Häufig gestellte Fragen
Worum geht es in dieser Arbeit grundsätzlich?
Die Hausarbeit befasst sich mit der ethischen Bewertung von Pränataldiagnostik und Präimplantationsdiagnostik aus der Sicht einer islamischen Bioethik.
Was sind die zentralen Themenfelder?
Zentral sind der Umgang mit pränatalen Behinderungen, der Zeitpunkt der Beseelung, die Selektion von Embryonen sowie die Rolle des göttlichen Willens bei medizinischen Eingriffen.
Was ist das primäre Ziel oder die Forschungsfrage?
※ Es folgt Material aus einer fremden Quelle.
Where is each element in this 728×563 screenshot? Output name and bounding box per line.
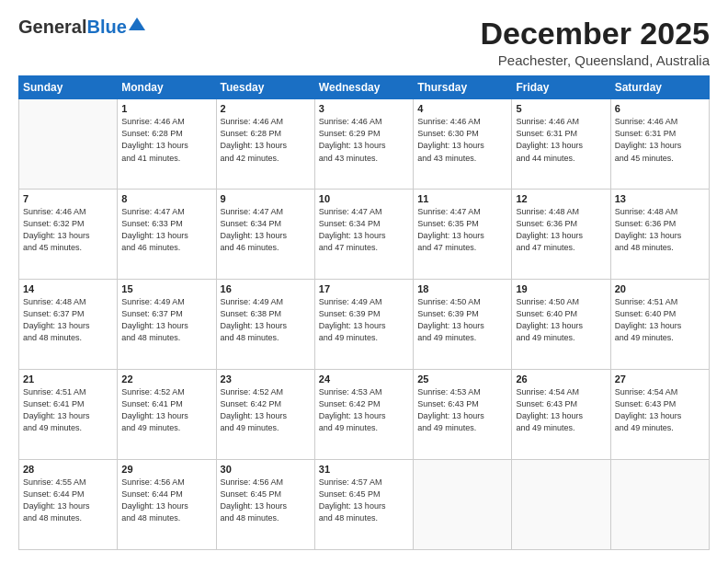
day-info: Sunrise: 4:51 AMSunset: 6:40 PMDaylight:… bbox=[615, 296, 705, 344]
day-info: Sunrise: 4:48 AMSunset: 6:36 PMDaylight:… bbox=[516, 206, 606, 254]
calendar-cell: 2Sunrise: 4:46 AMSunset: 6:28 PMDaylight… bbox=[216, 99, 314, 190]
calendar-cell: 21Sunrise: 4:51 AMSunset: 6:41 PMDayligh… bbox=[19, 370, 118, 460]
day-number: 29 bbox=[121, 464, 211, 475]
day-info: Sunrise: 4:50 AMSunset: 6:39 PMDaylight:… bbox=[417, 296, 507, 344]
calendar-cell: 15Sunrise: 4:49 AMSunset: 6:37 PMDayligh… bbox=[118, 280, 216, 370]
day-number: 30 bbox=[221, 464, 311, 475]
calendar-cell: 1Sunrise: 4:46 AMSunset: 6:28 PMDaylight… bbox=[118, 99, 216, 190]
calendar-week-3: 14Sunrise: 4:48 AMSunset: 6:37 PMDayligh… bbox=[19, 280, 710, 370]
day-number: 12 bbox=[516, 193, 606, 204]
month-title: December 2025 bbox=[480, 17, 710, 51]
day-info: Sunrise: 4:49 AMSunset: 6:38 PMDaylight:… bbox=[221, 296, 311, 344]
day-number: 2 bbox=[221, 103, 311, 114]
calendar-cell: 16Sunrise: 4:49 AMSunset: 6:38 PMDayligh… bbox=[216, 280, 314, 370]
day-number: 19 bbox=[516, 283, 606, 294]
day-number: 16 bbox=[221, 283, 311, 294]
calendar-cell: 29Sunrise: 4:56 AMSunset: 6:44 PMDayligh… bbox=[118, 460, 216, 550]
day-info: Sunrise: 4:51 AMSunset: 6:41 PMDaylight:… bbox=[23, 386, 113, 434]
calendar-cell: 17Sunrise: 4:49 AMSunset: 6:39 PMDayligh… bbox=[314, 280, 413, 370]
calendar-header-row: Sunday Monday Tuesday Wednesday Thursday… bbox=[19, 76, 710, 99]
calendar-week-4: 21Sunrise: 4:51 AMSunset: 6:41 PMDayligh… bbox=[19, 370, 710, 460]
day-number: 26 bbox=[516, 373, 606, 385]
col-saturday: Saturday bbox=[610, 76, 709, 99]
day-number: 10 bbox=[319, 193, 409, 204]
day-info: Sunrise: 4:57 AMSunset: 6:45 PMDaylight:… bbox=[319, 477, 409, 524]
day-info: Sunrise: 4:48 AMSunset: 6:36 PMDaylight:… bbox=[615, 206, 705, 254]
calendar-week-1: 1Sunrise: 4:46 AMSunset: 6:28 PMDaylight… bbox=[19, 99, 710, 190]
logo-icon bbox=[129, 16, 145, 32]
day-info: Sunrise: 4:46 AMSunset: 6:30 PMDaylight:… bbox=[417, 116, 507, 164]
day-number: 8 bbox=[121, 193, 211, 204]
day-number: 3 bbox=[319, 103, 409, 114]
calendar-cell: 25Sunrise: 4:53 AMSunset: 6:43 PMDayligh… bbox=[414, 370, 512, 460]
day-number: 15 bbox=[121, 283, 211, 294]
calendar-cell: 10Sunrise: 4:47 AMSunset: 6:34 PMDayligh… bbox=[314, 190, 413, 280]
day-number: 6 bbox=[615, 103, 705, 114]
title-block: December 2025 Peachester, Queensland, Au… bbox=[480, 17, 710, 68]
calendar-cell: 11Sunrise: 4:47 AMSunset: 6:35 PMDayligh… bbox=[414, 190, 512, 280]
calendar-cell: 27Sunrise: 4:54 AMSunset: 6:43 PMDayligh… bbox=[610, 370, 709, 460]
day-info: Sunrise: 4:54 AMSunset: 6:43 PMDaylight:… bbox=[615, 386, 705, 434]
calendar-cell: 9Sunrise: 4:47 AMSunset: 6:34 PMDaylight… bbox=[216, 190, 314, 280]
day-info: Sunrise: 4:54 AMSunset: 6:43 PMDaylight:… bbox=[516, 386, 606, 434]
calendar-cell: 7Sunrise: 4:46 AMSunset: 6:32 PMDaylight… bbox=[19, 190, 118, 280]
day-info: Sunrise: 4:52 AMSunset: 6:42 PMDaylight:… bbox=[221, 386, 311, 434]
calendar-cell: 4Sunrise: 4:46 AMSunset: 6:30 PMDaylight… bbox=[414, 99, 512, 190]
day-number: 22 bbox=[121, 373, 211, 385]
day-info: Sunrise: 4:46 AMSunset: 6:31 PMDaylight:… bbox=[516, 116, 606, 164]
calendar-cell: 8Sunrise: 4:47 AMSunset: 6:33 PMDaylight… bbox=[118, 190, 216, 280]
day-info: Sunrise: 4:47 AMSunset: 6:35 PMDaylight:… bbox=[417, 206, 507, 254]
day-info: Sunrise: 4:47 AMSunset: 6:34 PMDaylight:… bbox=[221, 206, 311, 254]
day-number: 27 bbox=[615, 373, 705, 385]
calendar-cell: 13Sunrise: 4:48 AMSunset: 6:36 PMDayligh… bbox=[610, 190, 709, 280]
calendar-cell bbox=[414, 460, 512, 550]
day-info: Sunrise: 4:46 AMSunset: 6:28 PMDaylight:… bbox=[121, 116, 211, 164]
day-info: Sunrise: 4:55 AMSunset: 6:44 PMDaylight:… bbox=[23, 477, 113, 524]
calendar-cell bbox=[610, 460, 709, 550]
col-monday: Monday bbox=[118, 76, 216, 99]
calendar-week-5: 28Sunrise: 4:55 AMSunset: 6:44 PMDayligh… bbox=[19, 460, 710, 550]
calendar-cell: 12Sunrise: 4:48 AMSunset: 6:36 PMDayligh… bbox=[512, 190, 610, 280]
header: GeneralBlue December 2025 Peachester, Qu… bbox=[18, 17, 710, 68]
calendar-cell: 18Sunrise: 4:50 AMSunset: 6:39 PMDayligh… bbox=[414, 280, 512, 370]
page: GeneralBlue December 2025 Peachester, Qu… bbox=[0, 0, 728, 563]
day-number: 31 bbox=[319, 464, 409, 475]
day-info: Sunrise: 4:46 AMSunset: 6:29 PMDaylight:… bbox=[319, 116, 409, 164]
day-info: Sunrise: 4:50 AMSunset: 6:40 PMDaylight:… bbox=[516, 296, 606, 344]
calendar-cell bbox=[512, 460, 610, 550]
logo-text: GeneralBlue bbox=[18, 17, 127, 38]
day-info: Sunrise: 4:46 AMSunset: 6:31 PMDaylight:… bbox=[615, 116, 705, 164]
calendar-table: Sunday Monday Tuesday Wednesday Thursday… bbox=[18, 75, 710, 550]
calendar-cell: 31Sunrise: 4:57 AMSunset: 6:45 PMDayligh… bbox=[314, 460, 413, 550]
day-number: 17 bbox=[319, 283, 409, 294]
day-number: 23 bbox=[221, 373, 311, 385]
day-number: 7 bbox=[23, 193, 113, 204]
day-number: 14 bbox=[23, 283, 113, 294]
day-number: 11 bbox=[417, 193, 507, 204]
col-sunday: Sunday bbox=[19, 76, 118, 99]
day-info: Sunrise: 4:49 AMSunset: 6:39 PMDaylight:… bbox=[319, 296, 409, 344]
day-info: Sunrise: 4:47 AMSunset: 6:33 PMDaylight:… bbox=[121, 206, 211, 254]
day-number: 28 bbox=[23, 464, 113, 475]
col-tuesday: Tuesday bbox=[216, 76, 314, 99]
calendar-cell: 14Sunrise: 4:48 AMSunset: 6:37 PMDayligh… bbox=[19, 280, 118, 370]
day-info: Sunrise: 4:48 AMSunset: 6:37 PMDaylight:… bbox=[23, 296, 113, 344]
col-wednesday: Wednesday bbox=[314, 76, 413, 99]
calendar-cell: 5Sunrise: 4:46 AMSunset: 6:31 PMDaylight… bbox=[512, 99, 610, 190]
calendar-cell: 30Sunrise: 4:56 AMSunset: 6:45 PMDayligh… bbox=[216, 460, 314, 550]
calendar-cell: 28Sunrise: 4:55 AMSunset: 6:44 PMDayligh… bbox=[19, 460, 118, 550]
day-info: Sunrise: 4:46 AMSunset: 6:28 PMDaylight:… bbox=[221, 116, 311, 164]
subtitle: Peachester, Queensland, Australia bbox=[480, 52, 710, 68]
calendar-week-2: 7Sunrise: 4:46 AMSunset: 6:32 PMDaylight… bbox=[19, 190, 710, 280]
calendar-cell: 6Sunrise: 4:46 AMSunset: 6:31 PMDaylight… bbox=[610, 99, 709, 190]
svg-marker-0 bbox=[129, 17, 145, 30]
day-info: Sunrise: 4:56 AMSunset: 6:45 PMDaylight:… bbox=[221, 477, 311, 524]
day-info: Sunrise: 4:52 AMSunset: 6:41 PMDaylight:… bbox=[121, 386, 211, 434]
calendar-cell bbox=[19, 99, 118, 190]
day-info: Sunrise: 4:47 AMSunset: 6:34 PMDaylight:… bbox=[319, 206, 409, 254]
logo: GeneralBlue bbox=[18, 17, 145, 38]
col-friday: Friday bbox=[512, 76, 610, 99]
calendar-cell: 19Sunrise: 4:50 AMSunset: 6:40 PMDayligh… bbox=[512, 280, 610, 370]
day-number: 9 bbox=[221, 193, 311, 204]
day-number: 20 bbox=[615, 283, 705, 294]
Das Ziel ist es zu untersuchen, ob PND und PID mit den islamischen Prinzipien vereinbar sind und wie islamische Rechtsgelehrte diese Fortschritte bewerten.
Welche wissenschaftliche Methode wird verwendet?
Es handelt sich um eine Literaturanalyse, in der aktuelle medizinische Definitionen mit klassischen und modernen islamischen Quellen sowie Rechtsgutachten (Fatwas) in Beziehung gesetzt werden.
Was wird im Hauptteil behandelt?
Der Hauptteil gliedert sich in die Definition der Verfahren, die islamrechtliche Diskussion zu Schwangerschaftsabbrüchen nach Diagnosen, die Analyse der PID sowie spezifische Fallbeispiele zur Geschlechtsselektion.
Welche Schlüsselwörter charakterisieren die Arbeit?
Die wichtigsten Begriffe sind Islamische Bioethik, PND, PID, Beseelung, Schwangerschaftsabbruch, Ijtihad und Gentechnologie.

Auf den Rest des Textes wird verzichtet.